Missing from this post: string_of_int, int_of_string, +, +., etc. That alone is a massive turn-off for me, I'd rather write C at that point. Any modern language necessitates some kind of polymorphism and make user-defined types feel like first-class citizens.
That didn't bother me so much because i speak spanish and can read french. OCaml is of french origin. `string_of_int` is a bad english translation—should have been `string_from_int`.
I like F# where I can use the `int` or `string` functions:
let myString = "2024"
let myInt = int myString
let myStringAgain = string myInt
The Ocaml library added a Int module with a function to_string (so Int.to_string) and a generic printer ages ago. There is also a (+) operator for Float in the float module which you can open in any scope if you so wish.
Ocaml obviously supports polymorphism and an extremely expressive type system. The fact that operators are not polymorphic is purely a choice (and a good one).
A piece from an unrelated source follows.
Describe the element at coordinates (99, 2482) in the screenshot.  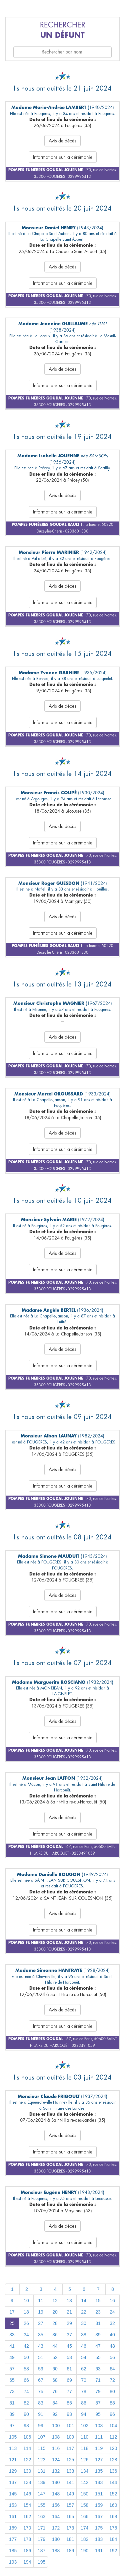
I see `143` at that location.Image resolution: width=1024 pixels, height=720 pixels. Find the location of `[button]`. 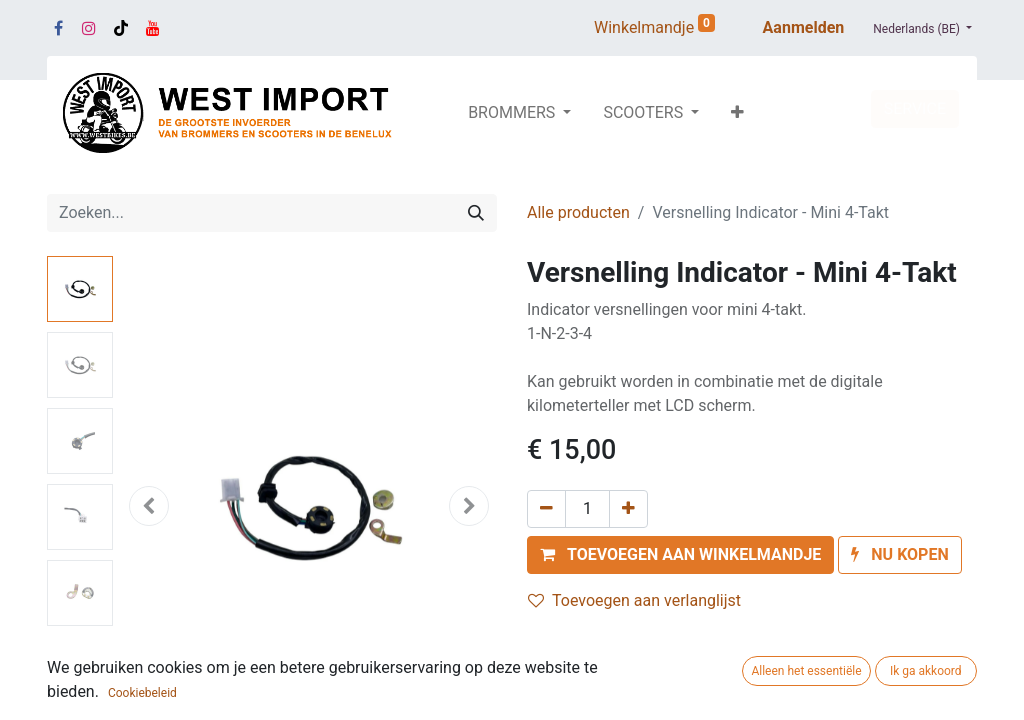

[button] is located at coordinates (737, 113).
Interestingly enough, OCaml has a great polymorphism story in its OO system. Because it is structurally typed with nearly automatic inference, you can in fact write completely generic code like `x#y(z)`, which magically "just works" for any x that has a method y that accepts z - all inferred and statically type-checked.
> Because it is structurally typed with nearly automatic inference, you can in fact write completely generic code like `x#y(z)`, which magically "just works"
aka let's mix two jars of jam and shit via this funnel and see what happens.
Because those types are not object types, so they don't have methods associated with them at all. This is unlike, say, CLR languages in which all types are object types.
There's been research on modular implicits for OCaml to solve this more generally, but that's not landing upstream anytime soon.